Tanezrouft | |
Native Name: | تنزروفت |
Native Name Lang: | ar |
Settlement Type: | Natural region |
Subdivision Type: | Country |
Subdivision Name: | Algeria and Mali |
Elevation M: | 310 |
Population Density Km2: | auto |
The Tanezrouft (Arabic: تنزروفت) is a natural region located along the borders of Algeria and Mali, west of the Hoggar Mountains. Along with the Libyan Desert it is one of the most desolate and most arid parts of the Sahara Desert. This area has no permanent residents and is known for its soaring temperatures and scarce access to crucial resources: water and food. Due to this, it is commonly referred to as the "land of terror".

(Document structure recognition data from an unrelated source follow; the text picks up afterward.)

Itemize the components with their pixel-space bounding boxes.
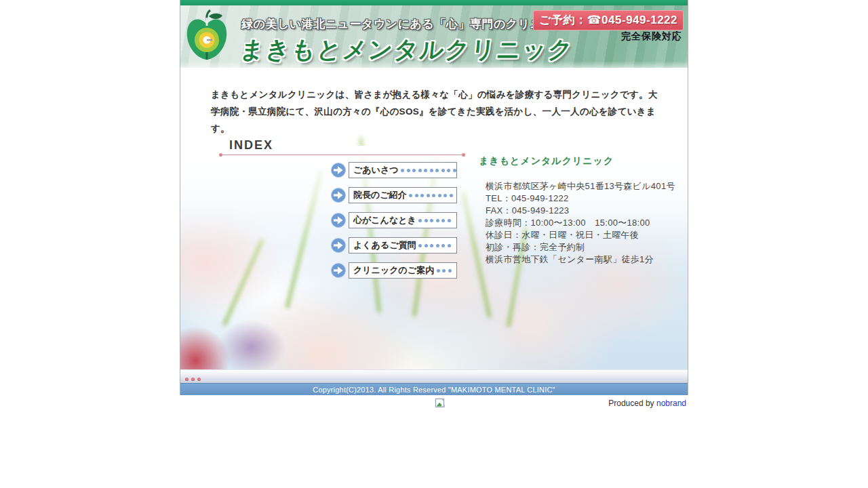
menu-button[interactable]: 院長のご紹介	[349, 187, 457, 203]
insurance-note: 完全保険対応	[621, 30, 682, 43]
main-content: まきもとメンタルクリニックは、皆さまが抱える様々な「心」の悩みを診療する専門クリ…	[180, 68, 688, 369]
index-menu: ごあいさつ 院長のご紹介 心がこんなとき よくあるご質問 クリニックのご案内	[331, 162, 457, 279]
footer-upper-bar	[180, 369, 688, 383]
menu-dot	[425, 219, 428, 222]
menu-dot	[437, 269, 440, 272]
arrow-right-icon	[331, 238, 346, 253]
clinic-address: 横浜市都筑区茅ヶ崎中央51番13号森ビル401号	[486, 180, 675, 192]
menu-dot	[447, 169, 450, 172]
menu-dot	[441, 169, 445, 172]
clinic-fax: FAX：045-949-1223	[486, 205, 675, 217]
page: 緑の美しい港北ニュータウンにある「心」専門のクリニック まきもとメンタルクリニッ…	[0, 0, 868, 488]
menu-dot	[425, 244, 428, 247]
menu-dot	[430, 244, 433, 247]
menu-dot	[450, 194, 453, 197]
footer-dot	[185, 378, 189, 381]
menu-item-faq[interactable]: よくあるご質問	[331, 237, 457, 253]
menu-label: 院長のご紹介	[353, 189, 407, 201]
intro-paragraph: まきもとメンタルクリニックは、皆さまが抱える様々な「心」の悩みを診療する専門クリ…	[211, 87, 661, 138]
nobrand-link[interactable]: nobrand	[656, 399, 686, 408]
menu-dot	[418, 244, 422, 247]
menu-item-director[interactable]: 院長のご紹介	[331, 187, 457, 203]
clinic-hours: 診療時間：10:00〜13:00 15:00〜18:00	[486, 217, 675, 229]
menu-dot	[401, 169, 404, 172]
menu-dot	[448, 244, 451, 247]
menu-dot	[443, 194, 447, 197]
menu-dot	[420, 194, 424, 197]
clinic-access: 横浜市営地下鉄「センター南駅」徒歩1分	[486, 253, 675, 266]
menu-dot	[409, 194, 412, 197]
menu-item-clinic-guide[interactable]: クリニックのご案内	[331, 262, 457, 279]
footer-dot	[197, 378, 201, 381]
menu-dot	[438, 194, 441, 197]
menu-dot	[430, 169, 433, 172]
menu-dot	[430, 219, 433, 222]
reservation-phone-badge: ご予約：☎045-949-1222	[533, 10, 684, 30]
broken-image-icon	[435, 398, 445, 408]
menu-dot	[436, 244, 439, 247]
menu-dot	[418, 219, 422, 222]
menu-dot	[412, 169, 416, 172]
index-heading: INDEX	[229, 138, 273, 152]
produced-by-text: Produced by	[608, 399, 656, 408]
arrow-right-icon	[331, 213, 346, 228]
menu-dot	[448, 269, 452, 272]
menu-dot	[407, 169, 410, 172]
site-header: 緑の美しい港北ニュータウンにある「心」専門のクリニック まきもとメンタルクリニッ…	[180, 5, 688, 68]
header-top-bar	[180, 0, 688, 5]
footer-dots	[185, 378, 201, 381]
clinic-closed-days: 休診日：水曜・日曜・祝日・土曜午後	[486, 229, 675, 241]
clinic-info-title: まきもとメンタルクリニック	[479, 155, 614, 167]
menu-dot	[415, 194, 418, 197]
site-title: まきもとメンタルクリニック	[239, 34, 576, 66]
copyright-text: Copyright(C)2013. All Rights Reserved "M…	[313, 386, 555, 394]
menu-dot	[418, 169, 422, 172]
menu-button[interactable]: よくあるご質問	[349, 237, 457, 253]
menu-label: クリニックのご案内	[353, 264, 434, 277]
menu-label: ごあいさつ	[353, 164, 399, 176]
header-tagline: 緑の美しい港北ニュータウンにある「心」専門のクリニック	[241, 16, 566, 32]
menu-button[interactable]: クリニックのご案内	[349, 262, 457, 279]
clinic-appointment-policy: 初診・再診：完全予約制	[486, 241, 675, 253]
footer-copyright-bar: Copyright(C)2013. All Rights Reserved "M…	[180, 383, 688, 395]
menu-dot	[442, 269, 446, 272]
menu-dot	[432, 194, 435, 197]
menu-label: 心がこんなとき	[353, 214, 416, 226]
menu-dot	[441, 219, 445, 222]
menu-dot	[435, 169, 439, 172]
menu-label: よくあるご質問	[353, 239, 416, 251]
apple-logo-icon	[186, 9, 228, 66]
menu-item-greeting[interactable]: ごあいさつ	[331, 162, 457, 178]
menu-dot	[424, 169, 427, 172]
menu-dot	[427, 194, 430, 197]
clinic-info-block: 横浜市都筑区茅ヶ崎中央51番13号森ビル401号 TEL：045-949-122…	[486, 180, 675, 266]
clinic-tel: TEL：045-949-1222	[486, 192, 675, 205]
site-container: 緑の美しい港北ニュータウンにある「心」専門のクリニック まきもとメンタルクリニッ…	[180, 0, 688, 395]
menu-item-symptoms[interactable]: 心がこんなとき	[331, 212, 457, 228]
index-divider-line	[221, 155, 463, 155]
below-site-row: Produced by nobrand	[180, 395, 688, 411]
menu-dot	[441, 244, 445, 247]
arrow-right-icon	[331, 263, 346, 278]
menu-dot	[436, 219, 439, 222]
menu-dot	[453, 169, 456, 172]
menu-button[interactable]: 心がこんなとき	[349, 212, 457, 228]
arrow-right-icon	[331, 163, 346, 178]
arrow-right-icon	[331, 188, 346, 203]
menu-button[interactable]: ごあいさつ	[349, 162, 457, 178]
footer-dot	[191, 378, 195, 381]
produced-by: Produced by nobrand	[608, 399, 686, 408]
menu-dot	[448, 219, 451, 222]
flower-stem	[285, 170, 323, 309]
flower-stem	[222, 239, 264, 327]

The Tanezrouft is a vast barren plain extending to the west of the Adrar Ahnet,[1] southeast of the Erg Chech sand sea, and north of the Adrar des Ifoghas hills in northern Mali.
Almost entirely located in Algeria, the Tanezrouft is notoriously flat, featureless and without wells. In 1922 the firm gravel plain enabled the first crossing of the Sahara by motor vehicle.[2] The terrain shows stark evidence of long-ago water erosion when the Sahara Desert's climate was much wetter, but the present annual rainfall is much less than 20 mm. Today the terrain is being shaped by wind erosion, which occurs much faster than in other areas, since there is little or no vegetation to hold the surface in place.[3] The area is known for aridity and extreme heat, and temperatures in summer can easily reach 52 °C (125.6 °F).

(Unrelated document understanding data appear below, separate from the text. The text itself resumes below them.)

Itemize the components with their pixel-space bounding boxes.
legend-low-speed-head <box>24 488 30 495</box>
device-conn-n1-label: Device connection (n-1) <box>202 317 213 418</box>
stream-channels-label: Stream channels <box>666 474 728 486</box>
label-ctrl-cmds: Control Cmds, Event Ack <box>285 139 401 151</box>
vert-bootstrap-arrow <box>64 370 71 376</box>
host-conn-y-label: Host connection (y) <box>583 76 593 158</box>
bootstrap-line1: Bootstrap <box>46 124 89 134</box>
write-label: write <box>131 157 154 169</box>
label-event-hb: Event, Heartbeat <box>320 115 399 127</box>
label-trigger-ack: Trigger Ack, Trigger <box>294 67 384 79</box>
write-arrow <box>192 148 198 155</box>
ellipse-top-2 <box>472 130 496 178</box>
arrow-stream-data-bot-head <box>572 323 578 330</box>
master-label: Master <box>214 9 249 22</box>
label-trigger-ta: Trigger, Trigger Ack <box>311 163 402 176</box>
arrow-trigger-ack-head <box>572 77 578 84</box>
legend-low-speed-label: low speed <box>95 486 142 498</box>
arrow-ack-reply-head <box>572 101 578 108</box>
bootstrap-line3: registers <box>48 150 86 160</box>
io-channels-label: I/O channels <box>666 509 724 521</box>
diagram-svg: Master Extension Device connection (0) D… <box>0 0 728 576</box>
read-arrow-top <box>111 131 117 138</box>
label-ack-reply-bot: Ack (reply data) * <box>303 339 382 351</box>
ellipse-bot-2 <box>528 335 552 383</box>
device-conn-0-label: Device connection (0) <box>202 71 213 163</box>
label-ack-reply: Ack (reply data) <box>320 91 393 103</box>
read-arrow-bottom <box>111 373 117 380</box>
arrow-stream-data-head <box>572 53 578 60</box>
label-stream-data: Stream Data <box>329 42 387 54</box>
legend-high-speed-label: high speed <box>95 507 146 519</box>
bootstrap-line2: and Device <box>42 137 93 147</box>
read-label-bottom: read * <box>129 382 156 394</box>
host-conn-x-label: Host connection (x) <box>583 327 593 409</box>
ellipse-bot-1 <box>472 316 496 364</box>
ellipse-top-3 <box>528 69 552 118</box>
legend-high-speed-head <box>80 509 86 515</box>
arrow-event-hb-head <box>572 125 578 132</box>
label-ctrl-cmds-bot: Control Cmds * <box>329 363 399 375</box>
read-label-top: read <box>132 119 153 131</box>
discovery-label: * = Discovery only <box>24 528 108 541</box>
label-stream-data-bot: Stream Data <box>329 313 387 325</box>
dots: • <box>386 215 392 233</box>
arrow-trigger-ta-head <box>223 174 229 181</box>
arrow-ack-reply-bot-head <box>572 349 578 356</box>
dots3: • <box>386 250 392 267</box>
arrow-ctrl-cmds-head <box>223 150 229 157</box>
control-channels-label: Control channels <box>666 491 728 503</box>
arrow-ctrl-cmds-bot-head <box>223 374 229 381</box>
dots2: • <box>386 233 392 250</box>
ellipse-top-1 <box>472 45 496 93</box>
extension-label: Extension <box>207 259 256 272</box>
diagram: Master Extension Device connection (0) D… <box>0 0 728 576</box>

Because it is so arid, bleak and flat, the Tanezrouft was never the site of human occupation. In the Tuareg languages its name means "Land of Thirst". Since perhaps 500 BC[4] a desolate trade route has connected the Niger River with the Tidikelt, Touat and the Hoggar in Algeria. It is now spanned north-south by a trans-Saharan route from Béchar in Algeria via Reggane to Tessalit and Gao in Mali. During the colonial era Poste Maurice Cortier (also known as Bidon V, or 'oil drum 5') was a desolate refueling station along this route, 250 kilometres (or five oil drum markers) north of Tessalit. Because of its desolation, in the early 1960s the French tested atomic bombs, south of Reggane.
In the Niger portion of Tanezrouft, populations of the endangered painted hunting dog were previously viable west of the Hoggar Mountains,[5] but now the painted hunting dog is thought to be extinct in all of Niger.
In 2018, the asteroid 26871 Tanezrouft was named after the Tanezrouft Basin.